**EXERCISE DESCRIPTION**.
Repeat the lines of the data exactly and exclude any picture among them.

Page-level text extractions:
━━━━━━━━━━━━━━━━━━━━

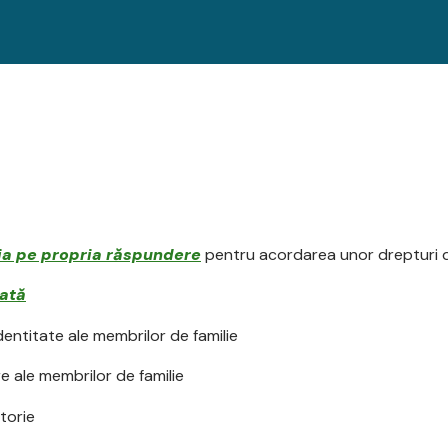
ia pe propria răspundere
pentru acordarea unor drepturi d
ată
entitate ale membrilor de familie
e ale membrilor de familie
torie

━━━━━━━━━━━━━━━━━━━━

**EXERCISE OUTPUT**.
ia pe propria răspundere
pentru acordarea unor drepturi d
ată
entitate ale membrilor de familie
e ale membrilor de familie
torie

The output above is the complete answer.